Desde o meio da tarde, um grupo começou a se concentrar na entrada do Centro, na calçada do Amauri Tintas. Apesar da chuva, ficaram ali, exibindo faixas e cartazes. A manifestação parecia que ia ser um fracasso, porque até uns vinte minutos antes da hora marcada para começar, não tinha nem cinquenta pessoas.
Mas, de repente, como se fosse uma onda, uma multidão começou a surgir de todos os lados. Em instantes, a avenida estava trancada. Às 18h, como marcado, começou a caminhada. O pessoal ia avançando e gritando palavras de ordem, contra "a passagem mais cara do Brasil", e outras em crítica contra a empresa de ônibus da cidade; também haviam críticas à atitude do prefeito em deixar o local antes do protesto.
O grupo ia aumentando conforme avançava, com mais gente chegando e entrando no meio. Houve a inevitável parada em frente à Prefeitura, e neste momento, com certeza tínhamos mais de mil e quinhentas pessoas ali. Depois de darmos o nosso recado aos políticos na sede do poder (apesar de todos eles terem evaporado dali antes do ato), a turma seguiu adiante na avenida.
Fomos até a frente da Empresa de Transporte Coletivo de Viamão. Ali, claro, só se gritaram palavras de ordem contra a passagem e a superlotação. A empresa tinha uma verdadeira muralha de policiais na frente e circulando de moto nos arredores (nessa hora, lembrei daquela coisa marxista, de que, "no capitalismo, o Estado é a força de segurança do Capital").

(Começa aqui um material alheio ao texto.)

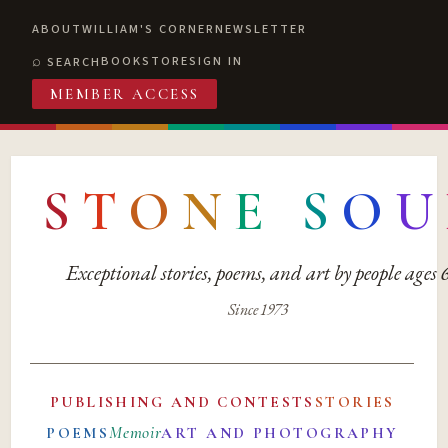
ABOUT
WILLIAM'S CORNER
NEWSLETTER
BOOKSTORE
SIGN IN
SEARCH
MEMBER ACCESS
S
T
O
N
E
S
O
U
Exceptional stories, poems, and art by people ages
Since 1973
PUBLISHING AND CONTESTS
STORIES
Memoir
POEMS
ART AND PHOTOGRAPHY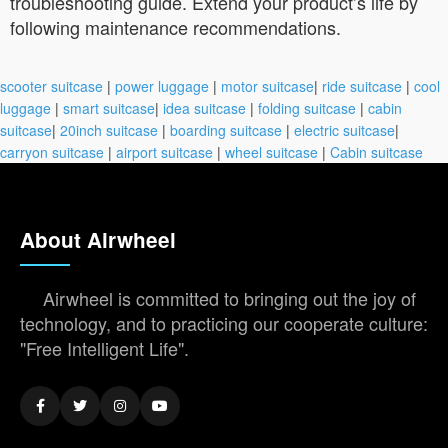
troubleshooting guide. Extend your product’s life by
following maintenance recommendations.
scooter suitcase
|
power luggage
|
motor suitcase
|
ride suitcase
|
cool
luggage
|
smart suitcase
|
idea suitcase
|
folding suitcase
|
cabin
suitcase
|
20inch suitcase
|
boarding suitcase
|
electric suitcase
|
carryon suitcase
|
airport suitcase
|
wheel suitcase
|
Cabin suitcase
About Airwheel
Airwheel is committed to bringing out the joy of
technology, and to practicing our cooperate culture:
"Free Intelligent Life".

Dali, descemos a Avenida Bento Gonçalves inteira. E eu lembro nitidamente do momento em que começamos a subir a rua, no final dela. Eu olhei para trás, e a multidão, apesar de compacta, e de a rua ser larga, se estendia para além de onde se conseguia enxergar. Naquele momento, com certeza, tínhamos ali bem mais que duas mil pessoas.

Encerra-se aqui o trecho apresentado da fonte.